B-STaR: Monitoring and Balancing Exploration and Exploitation in Self-Taught Reasoners

Authors: Weihao Zeng, Yuzhen Huang, Lulu Zhao, Yijun Wang, Zifei Shan, Junxian He

ICLR 2025 | Venue PDF | Archive PDF | Plain Text | LLM Run Details

Reproducibility Variable Result LLM Response
Research Type Experimental Using mathematical reasoning as a case study, we begin with a quantitative analysis to track the dynamics of exploration and exploitation, discovering that a model s exploratory capabilities rapidly deteriorate over iterations, and the effectiveness of exploiting external rewards diminishes as well. Motivated by these findings, we introduce B-STAR, a Self-Taught Reasoning framework that autonomously adjusts configurations across iterations to Balance exploration and exploitation, thereby optimizing the self-improving effectiveness based on the current policy model and available rewards. Our experiments on mathematical reasoning, coding, and commonsense reasoning demonstrate that B-STAR not only enhances the model s exploratory capabilities throughout training but also achieves a more effective balance between exploration and exploitation, leading to superior performance.
Researcher Affiliation Collaboration 1The Hong Kong University of Science and Technology 2BAAI 3Tencent EMAIL
Pseudocode Yes Algorithm 1 B-STAR
Open Source Code Yes 1We open-source our code at https://github.com/hkust-nlp/B-STa R.
Open Datasets Yes Specifically, we follow Singh et al. (2023) to adopt MATH (Hendrycks et al., 2021) training set as the training data, evaluating on the test split of MATH. We also conduct evaluation on the test split of GSM8K, with experimental results shown in the Appendix A.2. On coding challenges, we follow Singh et al. (2023) and adopt the APPS (Hendrycks et al., 2021) dataset for both training and testing. For commonsense reasoning, following Pang et al. (2024), we conduct experiments on ARC-Challenge (Clark et al., 2018), a dataset consisting of multiple-choice science questions designed to evaluate commonsense reasoning beyond mathematics and coding challenges.

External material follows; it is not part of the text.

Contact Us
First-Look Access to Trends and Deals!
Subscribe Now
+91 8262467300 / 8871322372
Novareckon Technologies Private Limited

Dataset Splits Yes For the MATH dataset, we follow previous settings (Lightman et al., 2023; Wang et al., 2024b; Sun et al., 2024) by using a subset of 500 representative problems (MATH500) as our test data. We uniformly sample an additional 500 problems for validation and use the remaining 4,000 problems from the MATH test set along with the original 7,500 training problems as our training data.
Hardware Specification No The paper uses large language models like Mistral-7B and Llama-3-8B as base models for experiments and mentions computational resource constraints, but it does not specify any particular hardware components such as GPU or CPU models, or memory details.

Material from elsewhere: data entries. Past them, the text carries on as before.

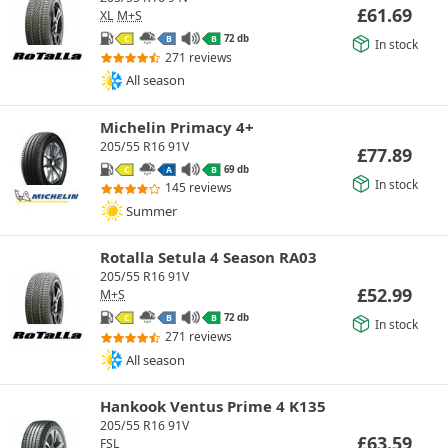
£
61.69
XL
M+S
72 db
C
B
B
In stock
271 reviews
All season
Michelin Primacy 4+
205/55 R16 91V
£
77.89
69 db
C
A
B
In stock
145 reviews
Summer
Rotalla Setula 4 Season RA03
205/55 R16 91V
£
52.99
M+S
72 db
C
B
B
In stock
271 reviews
All season
Hankook Ventus Prime 4 K135
205/55 R16 91V
£
63.59
FSL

Software Dependencies No The paper mentions using Mistral-7B and Llama-3-8B models, but it does not list any specific software libraries, frameworks, or programming languages with their corresponding version numbers used for implementation.
Experiment Setup Yes For SFT, we use Mistral-7B (Jiang et al., 2023) as the base model with a learning rate of 5e-6, a batch size of 128, and train for 3 epochs. ... We then proceed with 9 iterations, where each iteration consists of 500 training steps with a batch size of 128. At the beginning of each iteration, we sample 32 candidate responses for each query, using a temperature of 1.0. ... We train the reward model using the Mistral-7B base, with a learning rate of 2e-6, for 2 epochs. ... We set the reward threshold to 0.0, selecting only those responses with final reward scores exceeding this threshold. ... We set the number of samples per iteration (N) to 67,500 and feed 11,500 MATH training queries (M) per iteration. We set sample size to 64 for all methods. We vary temperature from 0.5 to 1.2 in 0.1 increments and reward threshold from -1.0 to 1.0 in 0.1 increment.